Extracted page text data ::
=-=-=-=-=
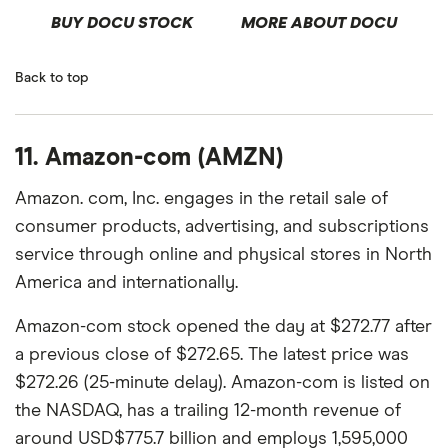
BUY DOCU STOCK
MORE ABOUT DOCU
Back to top
11. Amazon-com (AMZN)
Amazon. com, Inc. engages in the retail sale of
consumer products, advertising, and subscriptions
service through online and physical stores in North
America and internationally.
Amazon-com stock opened the day at $272.77 after
a previous close of $272.65. The latest price was
$272.26 (25-minute delay). Amazon-com is listed on
the NASDAQ, has a trailing 12-month revenue of
around USD$775.7 billion and employs 1,595,000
=-=-=-=-=
WHAT IS EXPECTED ::
From the line that contains "the NASDAQ, has" down to the last line above, print each line exactly as it appears.

YOUR SOLUTION ::
the NASDAQ, has a trailing 12-month revenue of
around USD$775.7 billion and employs 1,595,000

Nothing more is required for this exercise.